4. Explain the use of seeds in generating pseudorandom numbers.

Back to top

Pseudo-random number generators (PRNG's) and seeds

Computer programs produce outputs based on inputs and according to a set of predetermined rules. Pseudorandom numbers are generated in a sequence according to some deterministic algorithm from an input called a seed which is a number that is used to initialise the pseudorandom number generator. The seed used is typically the time in milliseconds on the computer when the code was run and is used as the starting point of the process.

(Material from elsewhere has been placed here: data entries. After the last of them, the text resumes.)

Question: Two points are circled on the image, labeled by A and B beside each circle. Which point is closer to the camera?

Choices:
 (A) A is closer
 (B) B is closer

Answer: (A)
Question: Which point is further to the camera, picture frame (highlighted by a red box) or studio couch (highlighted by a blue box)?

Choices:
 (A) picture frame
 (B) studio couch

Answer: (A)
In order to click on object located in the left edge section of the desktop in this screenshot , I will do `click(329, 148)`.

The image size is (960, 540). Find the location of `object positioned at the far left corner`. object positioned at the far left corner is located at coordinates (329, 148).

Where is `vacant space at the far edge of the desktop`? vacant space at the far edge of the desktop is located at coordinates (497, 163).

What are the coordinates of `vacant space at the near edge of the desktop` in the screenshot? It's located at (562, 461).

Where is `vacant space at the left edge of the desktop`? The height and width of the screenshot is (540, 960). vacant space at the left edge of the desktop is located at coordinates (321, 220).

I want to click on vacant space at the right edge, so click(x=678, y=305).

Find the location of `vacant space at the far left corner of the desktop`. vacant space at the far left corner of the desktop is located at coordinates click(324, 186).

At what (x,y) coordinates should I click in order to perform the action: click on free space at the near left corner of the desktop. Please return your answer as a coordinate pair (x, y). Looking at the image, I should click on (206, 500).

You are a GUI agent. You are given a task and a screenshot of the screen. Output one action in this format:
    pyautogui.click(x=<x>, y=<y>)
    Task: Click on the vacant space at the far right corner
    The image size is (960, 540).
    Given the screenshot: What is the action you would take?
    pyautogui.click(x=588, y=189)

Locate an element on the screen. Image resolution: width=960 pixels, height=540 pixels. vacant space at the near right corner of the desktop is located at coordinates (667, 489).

According to statisticshowto, a random seed specifies the start point when a computer generates a random number. The random seed can be any number but it usually comes from seconds on the computer system's clock which counts in seconds from January 1, 1970. (known as Unix time). This ensures that the same random sequence won't be repeated unless you actually want it to.

Pseudo random number generators can be seeded which makes them deterministic. To recreate the exact same sequence of random numbers, then you can just explicitly supply the seed as an input to the random number generator. This means that while the numbers generated look random they are not truly random but pseudorandom. These pseudorandom numbers contain no real randomness at all - randomness is just being imitated - but they can take the role of random numbers for certain applications.

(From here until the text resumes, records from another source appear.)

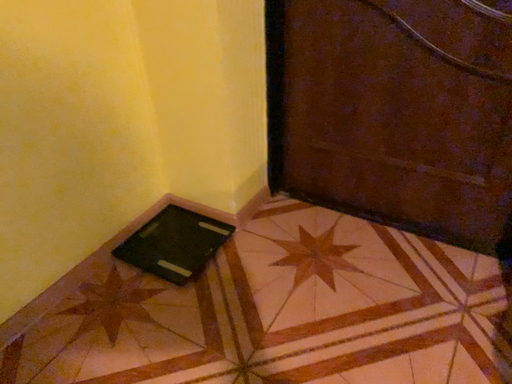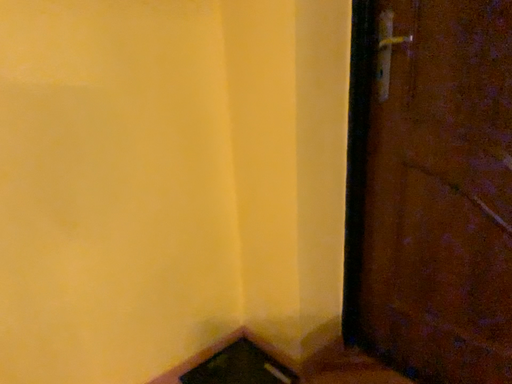 Question: How did the camera likely rotate when shooting the video?

Choices:
 (A) rotated upward
 (B) rotated downward

Answer: (A) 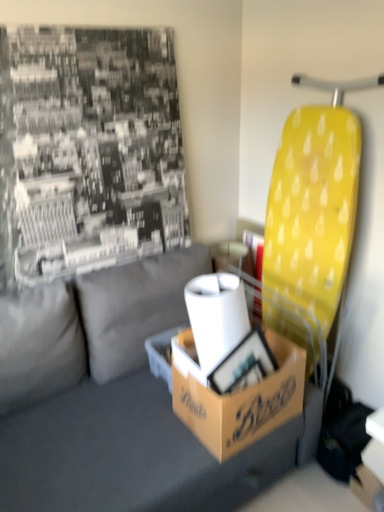 Question: Considering the relative sizes of gray fabric couch at center and brown cardboard box at center in the image provided, is gray fabric couch at center thinner than brown cardboard box at center?

Choices:
 (A) yes
 (B) no

Answer: (B)

Question: Does gray fabric couch at center have a smaller size compared to brown cardboard box at center?

Choices:
 (A) no
 (B) yes

Answer: (A)

Question: Could you tell me if gray fabric couch at center is facing brown cardboard box at center?

Choices:
 (A) no
 (B) yes

Answer: (B)

Question: Considering the relative sizes of gray fabric couch at center and brown cardboard box at center in the image provided, is gray fabric couch at center bigger than brown cardboard box at center?

Choices:
 (A) no
 (B) yes

Answer: (B)

Question: From the image's perspective, is gray fabric couch at center over brown cardboard box at center?

Choices:
 (A) yes
 (B) no

Answer: (B)

Question: Can you confirm if gray fabric couch at center is positioned to the right of brown cardboard box at center?

Choices:
 (A) no
 (B) yes

Answer: (A)

Question: Does brown cardboard box at center have a greater height compared to brown cardboard box at center?

Choices:
 (A) yes
 (B) no

Answer: (B)

Question: Considering the relative sizes of brown cardboard box at center and brown cardboard box at center in the image provided, is brown cardboard box at center smaller than brown cardboard box at center?

Choices:
 (A) no
 (B) yes

Answer: (B)

Question: Considering the relative sizes of brown cardboard box at center and brown cardboard box at center in the image provided, is brown cardboard box at center wider than brown cardboard box at center?

Choices:
 (A) no
 (B) yes

Answer: (A)

Question: Is brown cardboard box at center not close to brown cardboard box at center?

Choices:
 (A) no
 (B) yes

Answer: (A)

Question: From a real-world perspective, is brown cardboard box at center beneath brown cardboard box at center?

Choices:
 (A) no
 (B) yes

Answer: (B)

Question: From the image's perspective, is brown cardboard box at center under brown cardboard box at center?

Choices:
 (A) yes
 (B) no

Answer: (B)

Question: Is brown cardboard box at center positioned with its back to white matte toilet paper at center?

Choices:
 (A) yes
 (B) no

Answer: (B) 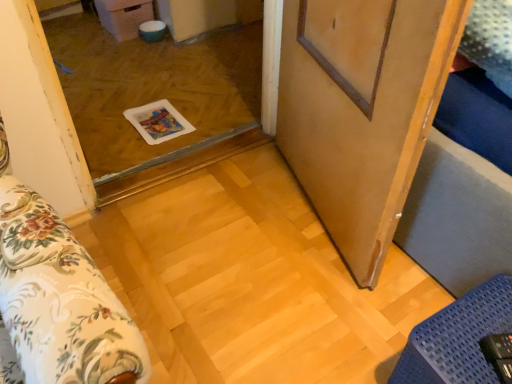 Question: Is transparent plastic tray at center oriented away from blue textured mat at lower right?

Choices:
 (A) yes
 (B) no

Answer: (B)

Question: From a real-world perspective, is transparent plastic tray at center under blue textured mat at lower right?

Choices:
 (A) no
 (B) yes

Answer: (B)

Question: Is transparent plastic tray at center with blue textured mat at lower right?

Choices:
 (A) yes
 (B) no

Answer: (B)

Question: From the image's perspective, does transparent plastic tray at center appear lower than blue textured mat at lower right?

Choices:
 (A) yes
 (B) no

Answer: (B)

Question: Does transparent plastic tray at center come in front of blue textured mat at lower right?

Choices:
 (A) no
 (B) yes

Answer: (A)

Question: Is point (497, 344) positioned closer to the camera than point (287, 109)?

Choices:
 (A) farther
 (B) closer

Answer: (B)

Question: From the image's perspective, is blue textured mat at lower right above or below wooden barn door at center?

Choices:
 (A) below
 (B) above

Answer: (A)

Question: Is blue textured mat at lower right in front of or behind wooden barn door at center in the image?

Choices:
 (A) front
 (B) behind

Answer: (B)

Question: Looking at their shapes, would you say blue textured mat at lower right is wider or thinner than wooden barn door at center?

Choices:
 (A) wide
 (B) thin

Answer: (A)

Question: From a real-world perspective, is transparent plastic tray at center above or below wooden barn door at center?

Choices:
 (A) below
 (B) above

Answer: (A)

Question: Looking at their shapes, would you say transparent plastic tray at center is wider or thinner than wooden barn door at center?

Choices:
 (A) thin
 (B) wide

Answer: (B)

Question: Considering the positions of transparent plastic tray at center and wooden barn door at center in the image, is transparent plastic tray at center taller or shorter than wooden barn door at center?

Choices:
 (A) short
 (B) tall

Answer: (A)

Question: From the image's perspective, is transparent plastic tray at center positioned above or below wooden barn door at center?

Choices:
 (A) below
 (B) above

Answer: (B)

Question: From their relative heights in the image, would you say wooden barn door at center is taller or shorter than blue textured mat at lower right?

Choices:
 (A) short
 (B) tall

Answer: (B)

Question: Is wooden barn door at center in front of or behind blue textured mat at lower right in the image?

Choices:
 (A) behind
 (B) front

Answer: (B) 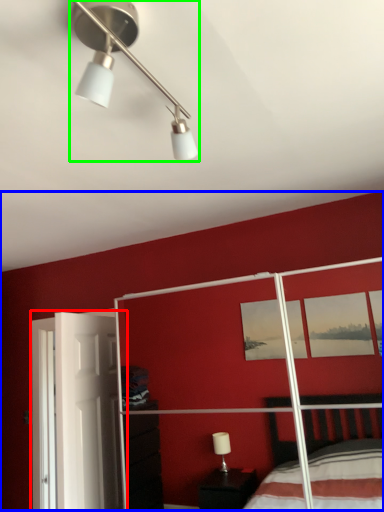 Question: Which object is the farthest from screen door (highlighted by a red box)? Choose among these: backdrop (highlighted by a blue box) or lamp (highlighted by a green box).

Choices:
 (A) backdrop
 (B) lamp

Answer: (B)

If you reinitialise a random number generator with the same seed, the default seed is ignored and the same sequence of pseudorandom numbers will be produced.

This all means that the outputs can be repeated by following the same set of steps and given the same inputs. Therefore if you know this seed then you can predict the next number to be generated in a sequence. Pseudorandom number generators should therefore not be used for cryptographic purposes because their predictability could be used to break the encryption but there are times when the exact same sequences of numbers may be required.

Psuedorandom numbers are suitable for purposes such as simulating datasets, testing machine learning algorithms etc as well as ensuring reproducibility of code for code sharing, teaching and demonstration purposes. Computer random number generation algorithms are based on patterns which generate numbers that follow particular probability distributions. Setting a seed will produce the same sequence of random numbers each time.

According to pynative.com

generally the seed value is the previous number generated by the generator. However, When the first time you use the random generator, there is no previous value. So by-default current system time is used as a seed value.

There are many different ways to generate pseudo-random numbers. Python uses the Mersenne Twister as the core generator. According to wikipedia, the Mersenne Twister is a pseudorandom number generator (PRNG) and is by far the most widely used general-purpose PRNG whose name derives from the fact that its period length is chosen to be a Mersenne prime (a prime number that is one less than a power of two. That is, it is a prime number of the form Mn = 2n − 1 for some integer n.).


Khan Academy has a video that gives a very good overview of how seeds are used in random number generators at Khan academy random vs pseudorandom number generators from which the following notes are based.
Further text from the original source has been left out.